Start by giving your cat space and time to recover from the stress of moving to a new environment. During the first few days (or sometimes weeks) in a new environment, a cat may hide and may not eat or need to use the litter box as often as normal. If you allow him to hide and emerge on his own when he’s ready, you’re setting the stage for a wonderful relationship with your cat. You’re showing him that he’s in control in the new environment, which boosts his confidence level and increases the bond between you and your cat. Regarding use of the litter box, cats can find the box on their own and, at first, will likely use it while you’re asleep.
When your cat is ready to interact with you, make sure that all interactions are positive. Playing with him with a wand toy and giving treats and yummy food are great ways to interact with a new cat.
Your cat’s environment
Many cats are fearful when introduced to their new home; being moved from a small enclosure in a shelter to an apartment or house is a big change. Your home also has different smells and noises than the shelter and the home where your cat lived before. Initially, confine your new cat to one room. Your bedroom or the living room often works well for this. Make sure that you provide your new cat with food, water and a litter box (see below), and that you regularly spend time in this room with her, so that she is not alone.

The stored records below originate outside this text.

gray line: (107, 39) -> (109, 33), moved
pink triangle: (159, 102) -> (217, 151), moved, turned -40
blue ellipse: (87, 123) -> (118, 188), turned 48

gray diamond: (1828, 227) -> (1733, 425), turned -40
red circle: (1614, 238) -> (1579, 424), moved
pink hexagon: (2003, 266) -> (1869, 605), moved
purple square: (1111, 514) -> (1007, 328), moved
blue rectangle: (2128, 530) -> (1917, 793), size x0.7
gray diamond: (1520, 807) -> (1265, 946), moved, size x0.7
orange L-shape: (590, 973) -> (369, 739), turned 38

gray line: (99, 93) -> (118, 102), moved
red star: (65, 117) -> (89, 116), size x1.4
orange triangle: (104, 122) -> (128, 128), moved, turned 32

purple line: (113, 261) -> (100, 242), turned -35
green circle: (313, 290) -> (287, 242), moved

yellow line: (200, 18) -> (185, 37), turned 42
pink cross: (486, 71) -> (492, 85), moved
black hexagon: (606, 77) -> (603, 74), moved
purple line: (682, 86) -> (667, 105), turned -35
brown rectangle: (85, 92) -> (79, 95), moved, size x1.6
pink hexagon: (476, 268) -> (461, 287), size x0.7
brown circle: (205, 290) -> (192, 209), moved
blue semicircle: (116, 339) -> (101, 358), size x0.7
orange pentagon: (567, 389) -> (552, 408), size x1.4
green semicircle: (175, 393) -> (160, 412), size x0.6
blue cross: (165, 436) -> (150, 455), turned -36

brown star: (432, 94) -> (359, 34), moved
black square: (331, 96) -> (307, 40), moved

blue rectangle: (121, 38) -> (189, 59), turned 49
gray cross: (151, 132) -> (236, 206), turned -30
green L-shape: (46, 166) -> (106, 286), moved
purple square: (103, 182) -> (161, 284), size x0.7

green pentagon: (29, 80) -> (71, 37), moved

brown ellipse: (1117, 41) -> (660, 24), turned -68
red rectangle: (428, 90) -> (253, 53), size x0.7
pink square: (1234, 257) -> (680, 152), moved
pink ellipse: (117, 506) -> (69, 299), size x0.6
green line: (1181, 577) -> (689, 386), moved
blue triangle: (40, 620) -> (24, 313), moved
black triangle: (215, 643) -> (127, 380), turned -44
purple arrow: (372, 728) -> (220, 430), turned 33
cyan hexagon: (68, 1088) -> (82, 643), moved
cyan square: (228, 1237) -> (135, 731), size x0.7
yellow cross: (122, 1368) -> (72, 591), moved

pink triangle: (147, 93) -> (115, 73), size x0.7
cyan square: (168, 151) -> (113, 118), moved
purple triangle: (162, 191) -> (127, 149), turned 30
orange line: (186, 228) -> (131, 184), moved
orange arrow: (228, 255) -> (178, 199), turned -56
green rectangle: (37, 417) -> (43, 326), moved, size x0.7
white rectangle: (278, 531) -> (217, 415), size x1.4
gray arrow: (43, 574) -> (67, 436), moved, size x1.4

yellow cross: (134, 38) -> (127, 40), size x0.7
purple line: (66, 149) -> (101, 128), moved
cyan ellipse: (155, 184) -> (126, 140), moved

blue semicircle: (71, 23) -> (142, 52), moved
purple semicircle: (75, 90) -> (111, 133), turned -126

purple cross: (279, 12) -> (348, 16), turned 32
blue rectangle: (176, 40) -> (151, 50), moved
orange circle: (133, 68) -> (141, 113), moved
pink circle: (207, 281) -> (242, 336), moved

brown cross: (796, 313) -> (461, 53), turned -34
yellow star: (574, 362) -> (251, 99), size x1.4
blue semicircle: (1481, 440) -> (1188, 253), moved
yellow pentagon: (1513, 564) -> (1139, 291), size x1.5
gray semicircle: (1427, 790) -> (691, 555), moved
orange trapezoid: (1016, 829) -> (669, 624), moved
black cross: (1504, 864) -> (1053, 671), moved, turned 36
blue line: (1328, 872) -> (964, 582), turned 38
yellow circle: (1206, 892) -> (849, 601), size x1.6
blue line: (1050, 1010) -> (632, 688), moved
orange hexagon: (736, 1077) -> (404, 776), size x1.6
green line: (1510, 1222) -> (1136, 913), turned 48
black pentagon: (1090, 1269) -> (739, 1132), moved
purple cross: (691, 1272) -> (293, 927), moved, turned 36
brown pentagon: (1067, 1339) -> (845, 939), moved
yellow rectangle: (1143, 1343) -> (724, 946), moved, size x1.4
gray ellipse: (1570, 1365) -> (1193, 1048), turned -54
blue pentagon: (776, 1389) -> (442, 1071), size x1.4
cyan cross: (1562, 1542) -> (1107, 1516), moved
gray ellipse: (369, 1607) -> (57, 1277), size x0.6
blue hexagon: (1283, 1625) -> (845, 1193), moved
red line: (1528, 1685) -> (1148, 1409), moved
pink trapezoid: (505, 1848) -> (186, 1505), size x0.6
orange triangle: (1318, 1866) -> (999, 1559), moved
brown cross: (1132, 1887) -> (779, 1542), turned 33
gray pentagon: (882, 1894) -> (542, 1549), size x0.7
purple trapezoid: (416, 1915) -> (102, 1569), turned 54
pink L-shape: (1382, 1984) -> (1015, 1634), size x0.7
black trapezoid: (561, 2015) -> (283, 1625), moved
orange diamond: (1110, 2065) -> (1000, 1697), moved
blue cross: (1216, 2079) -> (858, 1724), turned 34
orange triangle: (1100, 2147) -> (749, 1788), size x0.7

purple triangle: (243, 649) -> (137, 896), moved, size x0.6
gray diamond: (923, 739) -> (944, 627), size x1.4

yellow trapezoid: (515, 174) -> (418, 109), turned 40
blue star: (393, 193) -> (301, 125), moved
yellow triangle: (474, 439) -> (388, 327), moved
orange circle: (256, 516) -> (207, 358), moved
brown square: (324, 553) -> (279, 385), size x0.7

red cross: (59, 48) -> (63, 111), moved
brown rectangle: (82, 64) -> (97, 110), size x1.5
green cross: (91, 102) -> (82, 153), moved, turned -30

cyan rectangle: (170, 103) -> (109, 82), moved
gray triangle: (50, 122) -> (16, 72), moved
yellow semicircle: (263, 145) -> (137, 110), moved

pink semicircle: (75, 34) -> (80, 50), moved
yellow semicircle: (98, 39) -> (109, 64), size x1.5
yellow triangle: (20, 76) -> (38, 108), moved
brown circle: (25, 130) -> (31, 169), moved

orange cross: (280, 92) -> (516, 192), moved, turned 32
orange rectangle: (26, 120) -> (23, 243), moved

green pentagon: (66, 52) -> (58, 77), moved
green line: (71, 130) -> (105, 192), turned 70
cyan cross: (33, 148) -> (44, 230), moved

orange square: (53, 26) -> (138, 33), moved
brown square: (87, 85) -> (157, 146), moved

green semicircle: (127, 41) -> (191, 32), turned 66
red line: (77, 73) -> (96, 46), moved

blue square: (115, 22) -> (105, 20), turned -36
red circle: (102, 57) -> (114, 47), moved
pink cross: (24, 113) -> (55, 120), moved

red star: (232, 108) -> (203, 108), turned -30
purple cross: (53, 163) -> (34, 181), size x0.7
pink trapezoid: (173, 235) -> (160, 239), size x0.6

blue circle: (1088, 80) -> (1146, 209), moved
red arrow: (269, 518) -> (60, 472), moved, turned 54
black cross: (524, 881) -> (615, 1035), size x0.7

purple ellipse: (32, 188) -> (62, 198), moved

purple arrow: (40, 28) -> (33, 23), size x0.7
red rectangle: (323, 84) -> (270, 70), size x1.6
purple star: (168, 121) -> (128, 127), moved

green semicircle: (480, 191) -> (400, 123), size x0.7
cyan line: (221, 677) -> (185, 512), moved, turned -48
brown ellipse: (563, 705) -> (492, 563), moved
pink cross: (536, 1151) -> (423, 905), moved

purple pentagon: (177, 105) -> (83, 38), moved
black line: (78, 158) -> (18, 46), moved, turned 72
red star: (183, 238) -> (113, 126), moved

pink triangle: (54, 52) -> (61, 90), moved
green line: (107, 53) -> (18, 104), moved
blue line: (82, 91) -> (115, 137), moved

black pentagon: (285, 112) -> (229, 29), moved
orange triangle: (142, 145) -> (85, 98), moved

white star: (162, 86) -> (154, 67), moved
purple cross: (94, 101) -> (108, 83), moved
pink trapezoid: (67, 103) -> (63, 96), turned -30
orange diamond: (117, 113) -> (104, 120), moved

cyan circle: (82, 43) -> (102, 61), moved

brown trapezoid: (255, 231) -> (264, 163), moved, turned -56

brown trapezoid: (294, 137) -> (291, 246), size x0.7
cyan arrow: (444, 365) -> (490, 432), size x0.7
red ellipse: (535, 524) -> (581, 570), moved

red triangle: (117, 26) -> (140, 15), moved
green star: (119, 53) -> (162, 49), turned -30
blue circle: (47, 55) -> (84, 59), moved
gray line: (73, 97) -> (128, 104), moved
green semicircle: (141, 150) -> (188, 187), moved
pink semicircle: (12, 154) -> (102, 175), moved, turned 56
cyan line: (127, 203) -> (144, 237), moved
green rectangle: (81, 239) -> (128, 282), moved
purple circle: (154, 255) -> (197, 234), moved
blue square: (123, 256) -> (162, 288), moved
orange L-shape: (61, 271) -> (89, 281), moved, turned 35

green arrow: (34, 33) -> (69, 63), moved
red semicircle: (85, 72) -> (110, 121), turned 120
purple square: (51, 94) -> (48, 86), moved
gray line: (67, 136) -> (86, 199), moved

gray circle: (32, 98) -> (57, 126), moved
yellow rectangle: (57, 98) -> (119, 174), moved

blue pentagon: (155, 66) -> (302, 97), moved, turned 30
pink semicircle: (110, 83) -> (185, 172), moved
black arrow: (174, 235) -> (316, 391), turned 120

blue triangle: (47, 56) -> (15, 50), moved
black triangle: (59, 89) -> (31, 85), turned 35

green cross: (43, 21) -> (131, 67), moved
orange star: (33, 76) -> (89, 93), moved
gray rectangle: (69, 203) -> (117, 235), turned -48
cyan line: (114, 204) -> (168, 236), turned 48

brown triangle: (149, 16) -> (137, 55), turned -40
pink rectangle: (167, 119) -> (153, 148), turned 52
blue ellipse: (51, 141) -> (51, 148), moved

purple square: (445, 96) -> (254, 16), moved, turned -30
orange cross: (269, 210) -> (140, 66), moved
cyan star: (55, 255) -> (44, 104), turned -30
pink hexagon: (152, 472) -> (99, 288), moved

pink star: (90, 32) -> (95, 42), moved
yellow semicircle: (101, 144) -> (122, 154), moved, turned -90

You’ll also want to provide her with multiple hiding places. A cardboard box with holes cut in both sides (so she can go in and out each side) and a blanket placed in the bottom makes a good hiding place. Give her both low and high hiding places. When she is in a hiding place, do not disturb her, so she can have privacy if desired.
In addition, put a scratching post or cat tree in her room. You can add her scent to the scratching post by gently stroking her cheeks with a towel and then rubbing the scratching post with the towel. This will transfer her scent onto the scratching post, which increases the likelihood that she will use it.
Let your cat adjust to the room, and to you. Do not force her to stay near you if you wish to pet her. Instead, coax her to you by playing with her using an interactive toy or staying near her food bowl while she is eating. Once she realizes that this stranger (you) provides all good things, she will start to trust you.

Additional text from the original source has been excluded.